A proposal typically is a tool designed to persuade a customer to purchase a product, or to receive funding and backing for a new project or program. Used in a majority of industries from corporate America to academia, proposals come in many forms. There are informal and formal proposals, as well as solicited and unsolicited proposals. No matter what type, a proposal usually is meant to inform the reader of a problem or need, offer a solution, and give a broad overview of how the proposed solution will work and how much it will cost.
Informal proposals can be quite brief and be used as a follow-up to a business or staff meeting. They usually reiterate what was learned or uncovered in the meeting and list an overview of pricing or a detailed outline of the solution. Formal proposals typically have cover letters, research and numbers or charts, outlined details of all the major phases, schedules, organizational duties, and a cost breakdown of all components.
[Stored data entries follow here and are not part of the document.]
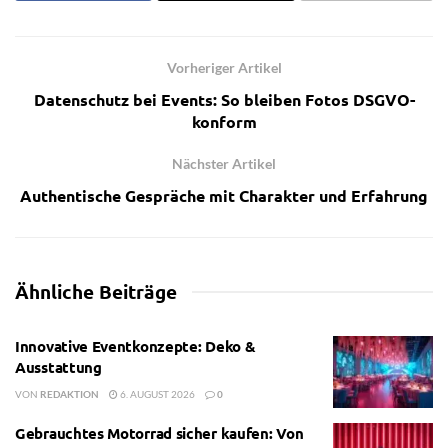
Vorheriger Artikel
Datenschutz bei Events: So bleiben Fotos DSGVO-
konform
Nächster Artikel
Authentische Gespräche mit Charakter und Erfahrung
Ähnliche
Beiträge
Innovative Eventkonzepte: Deko &
Ausstattung
VON
REDAKTION
6. AUGUST 2026
0
Gebrauchtes Motorrad sicher kaufen: Von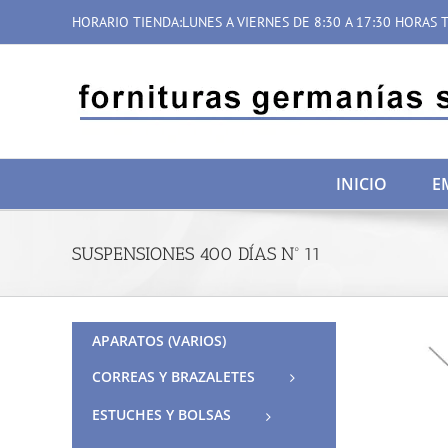
Saltar
HORARIO TIENDA:LUNES A VIERNES DE 8:30 A 17:30 HORAS T
al
contenido
INICIO
E
SUSPENSIONES 400 DÍAS Nº 11
APARATOS (VARIOS)
CORREAS Y BRAZALETES
ESTUCHES Y BOLSAS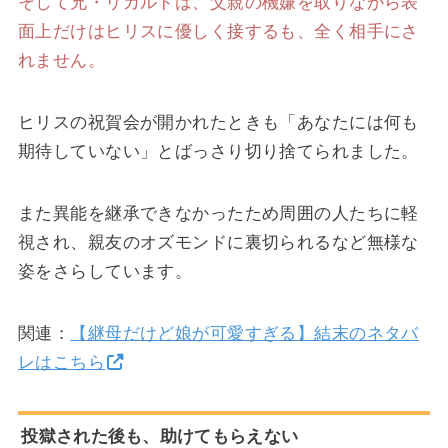
そして兄・リカルドは、父親の機嫌を取りながら表
面上だけはヒリスに優しく接するも、全く相手にさ
れません。
ヒリスの祝賀会が開かれたときも「あなたには何も
期待していない」とばっさり切り捨てられました。
また異能を継承できなかったため周囲の人たちに軽
視され、親友のオズモンドに裏切られるなど無様な
姿をさらしています。
関連：
【継母だけど娘が可愛すぎる】結末のネタバ
レはこちら
投獄された後も、助けてもらえない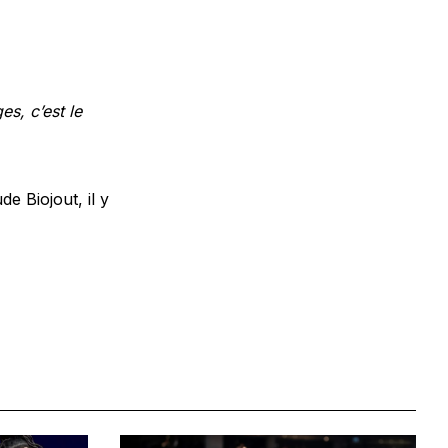
es, c’est le
e Biojout, il y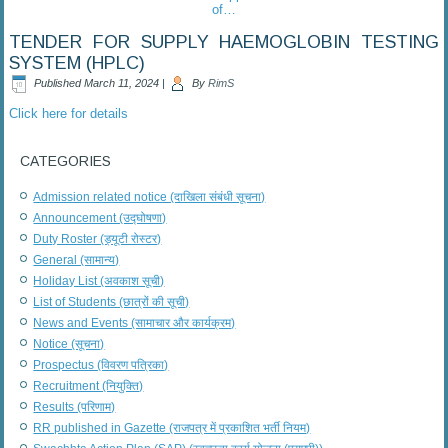
of…
TENDER FOR SUPPLY HAEMOGLOBIN TESTING
SYSTEM (HPLC)
Published
March 11, 2024
|
By
RimS
Click here for details
CATEGORIES
Admission related notice (दाखिला संबंधी सूचना)
Announcement (उद्घोषणा)
Duty Roster (ड्यूटी रोस्टर)
General (सामान्य)
Holiday List (अवकाश सूची)
List of Students (छात्रों की सूची)
News and Events (सामाचार और कार्यक्रम)
Notice (सूचना)
Prospectus (विवरण पत्रिका)
Recruitment (नियुक्ति)
Results (परिणाम)
RR published in Gazette (राजपत्र में प्रकाशित भर्ती नियम)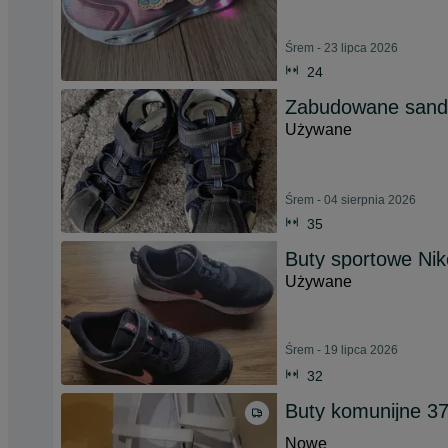
Śrem - 23 lipca 2026
24
Zabudowane sanda
Używane
Śrem - 04 sierpnia 2026
35
Buty sportowe Ni
Używane
Śrem - 19 lipca 2026
32
Buty komunijne 37
Nowe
They also typically have a description of the proposing company's or person’s services, a resume, list of past projects, and anything else that would prove qualifications.
A solicited proposal usually is a response to a request for proposal (RFP). Whether it is a company that needs a service or a department that is adding a new program, these types of requests typically are quite common and require a written document to place a bid or submit an idea for a project. They usually respond to the identified problem or requested client specifications with pricing information, a specific description of the solution, an outlined plan of how it will be accomplished, and what makes it the best solution. These types of proposals generally must be competitive, as there can be many submissions offering different solutions.
Unsolicited proposals typically are used to gain potential customer interest by outlining a company’s service or product. Also, they can be used as a form of introduction, or as a way to get in front of the prospective customer. They typically are without many details, as they often are completed with little knowledge of the specific needs or problems of the customer.
Writing a proposal usually is a key step in most business processes. It typically follows a common format with an introduction outlining the problem, a body section detailing the solution, and a conclusion emphasizing the benefits and next steps. The more formal types typically have cover letters, and divide the middle sections into statement of work sections, complete detailed budgets, workflow, and schedules, as well as research with cost analysis, methodology, and evaluation processes.